* _WHAT YOU SHOULD DO_
Give back every entry exactly as it is written, but not the pictures.

* _TASK INPUT_
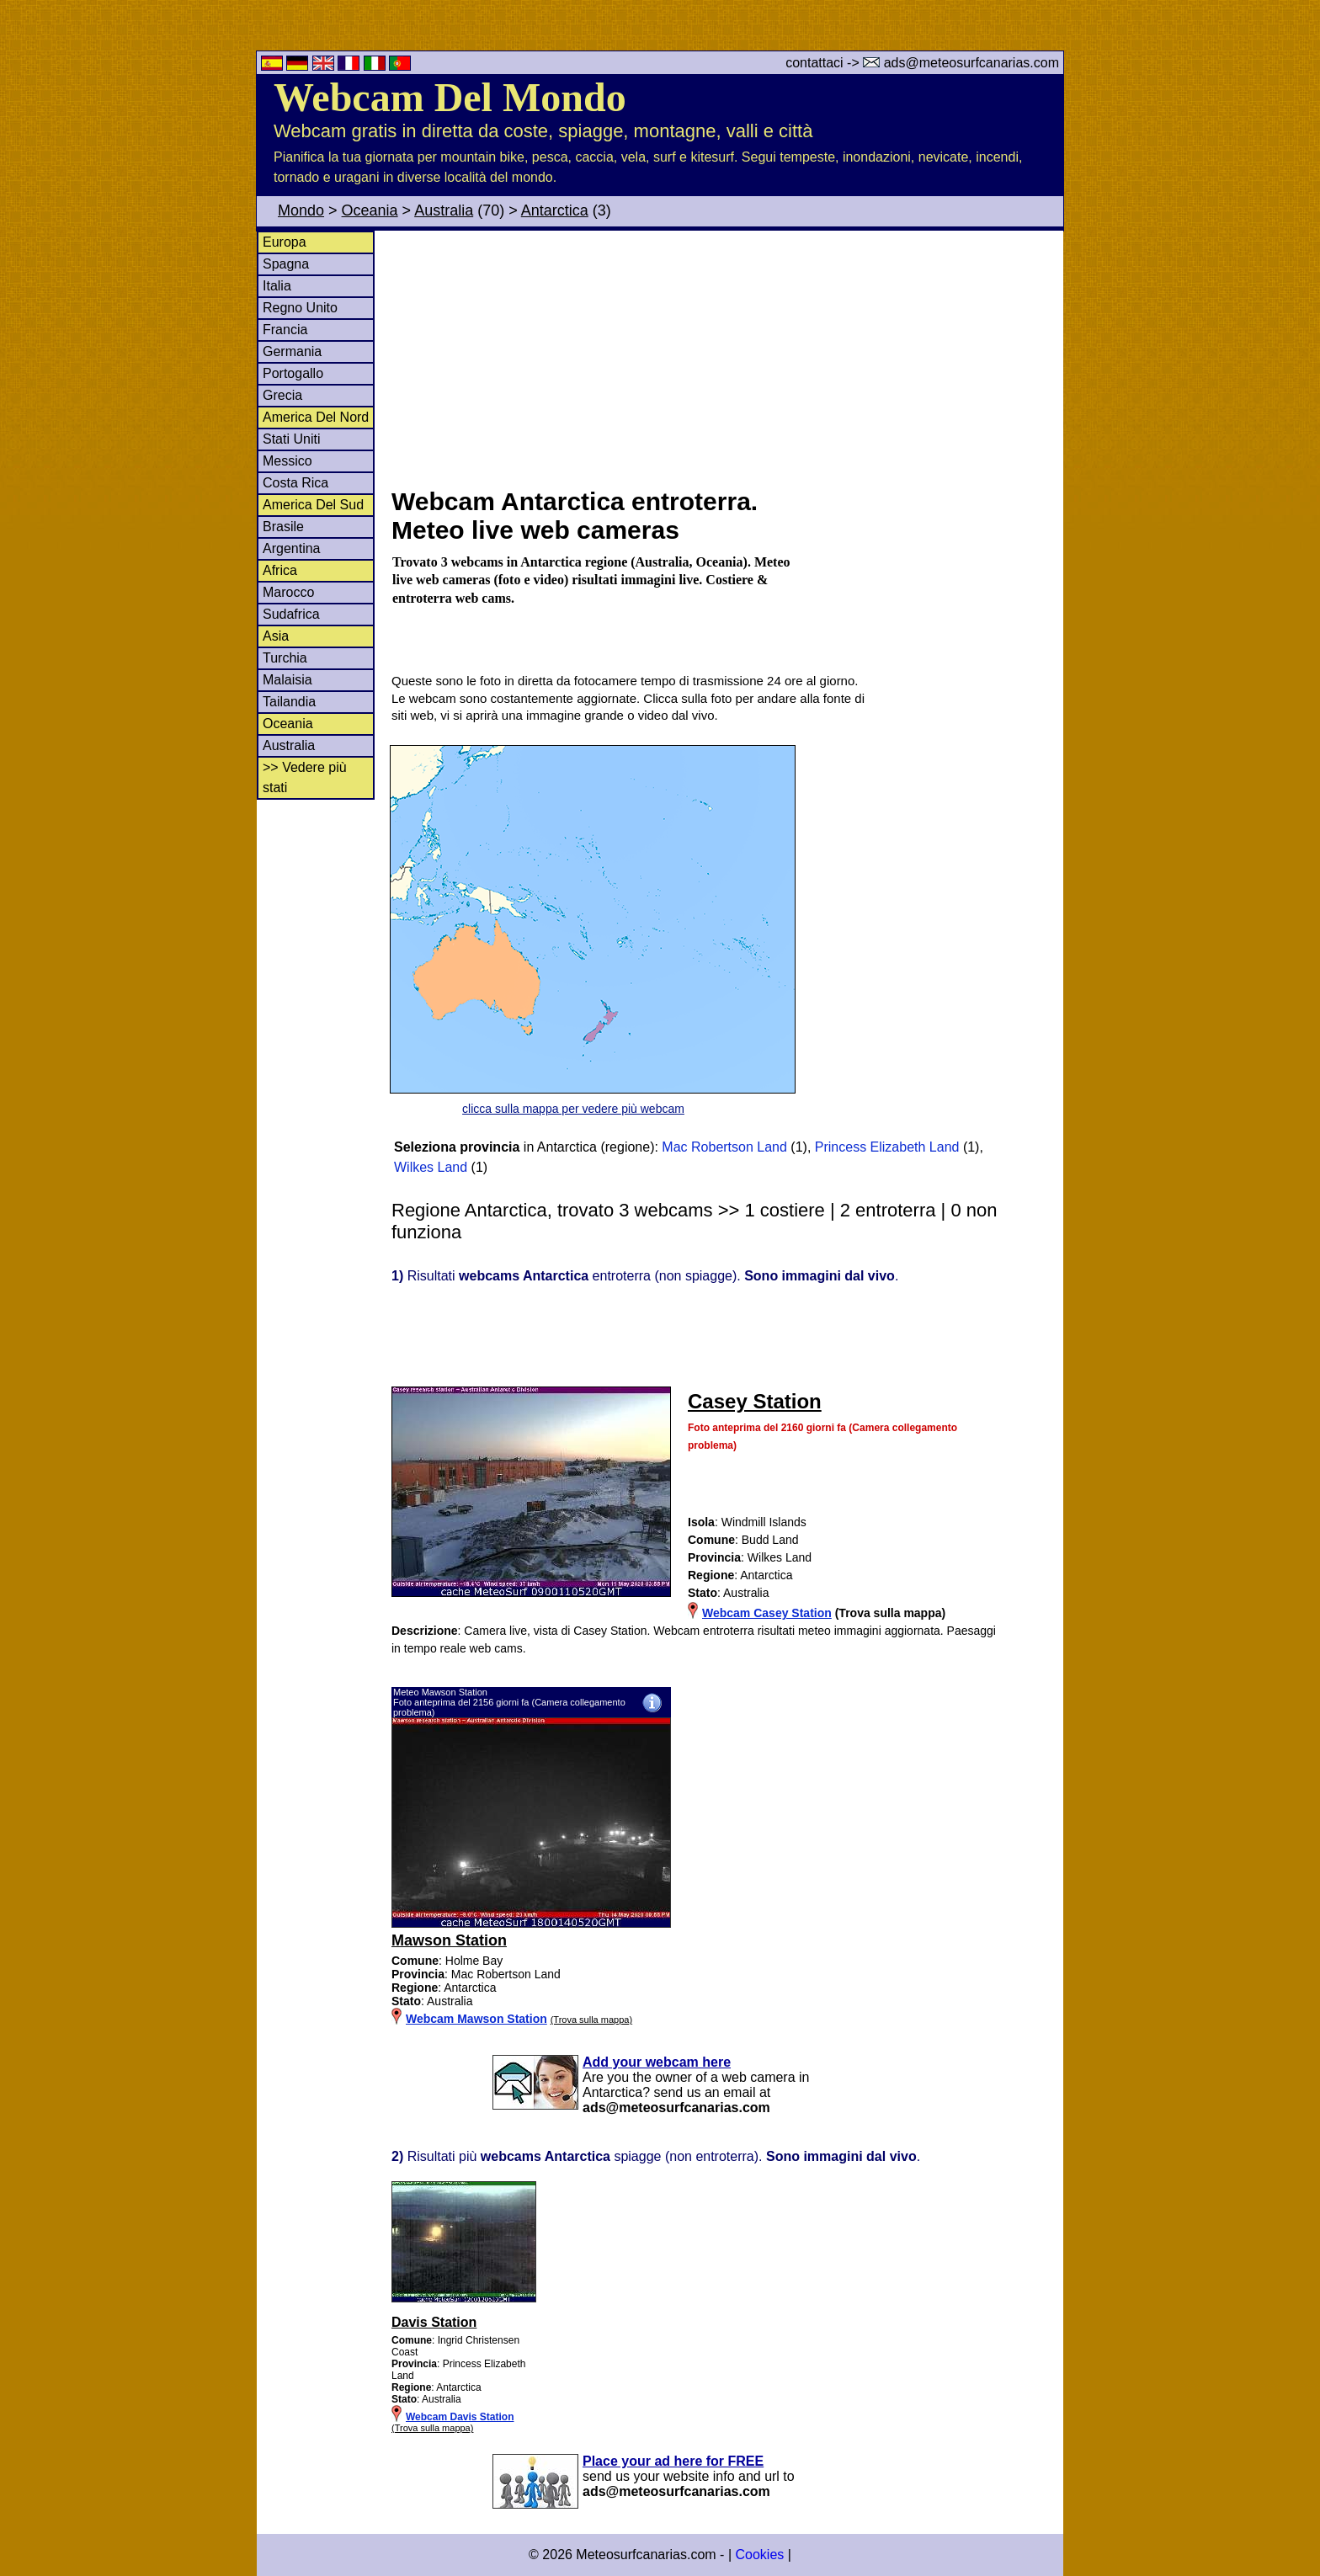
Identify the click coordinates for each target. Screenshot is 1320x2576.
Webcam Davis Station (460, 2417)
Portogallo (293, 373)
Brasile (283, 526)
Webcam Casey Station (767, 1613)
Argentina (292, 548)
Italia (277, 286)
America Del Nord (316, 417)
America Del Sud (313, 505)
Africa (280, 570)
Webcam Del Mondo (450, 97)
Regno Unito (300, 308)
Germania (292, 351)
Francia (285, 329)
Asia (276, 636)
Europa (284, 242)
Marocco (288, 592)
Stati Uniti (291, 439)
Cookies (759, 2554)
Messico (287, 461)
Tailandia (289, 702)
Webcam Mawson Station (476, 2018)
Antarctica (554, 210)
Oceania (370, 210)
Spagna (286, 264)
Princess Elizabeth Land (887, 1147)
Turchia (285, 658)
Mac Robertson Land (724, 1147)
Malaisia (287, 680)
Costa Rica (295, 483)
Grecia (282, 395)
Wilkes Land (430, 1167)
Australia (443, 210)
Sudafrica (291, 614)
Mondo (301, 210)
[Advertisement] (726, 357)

* _ANSWER FOR THIS EXERCISE_
Identify the click coordinates for each target. Screenshot is 1320x2576.
Webcam Davis Station (460, 2417)
Portogallo (293, 373)
Brasile (283, 526)
Webcam Casey Station (767, 1613)
Argentina (292, 548)
Italia (277, 286)
America Del Nord (316, 417)
America Del Sud (313, 505)
Africa (280, 570)
Webcam Del Mondo (450, 97)
Regno Unito (300, 308)
Germania (292, 351)
Francia (285, 329)
Asia (276, 636)
Europa (284, 242)
Marocco (288, 592)
Stati Uniti (291, 439)
Cookies (759, 2554)
Messico (287, 461)
Tailandia (289, 702)
Webcam Mawson Station (476, 2018)
Antarctica (554, 210)
Oceania (370, 210)
Spagna (286, 264)
Princess Elizabeth Land (887, 1147)
Turchia (285, 658)
Mac Robertson Land (724, 1147)
Malaisia (287, 680)
Costa Rica (295, 483)
Grecia (282, 395)
Wilkes Land (430, 1167)
Australia (443, 210)
Sudafrica (291, 614)
Mondo (301, 210)
[Advertisement] (726, 357)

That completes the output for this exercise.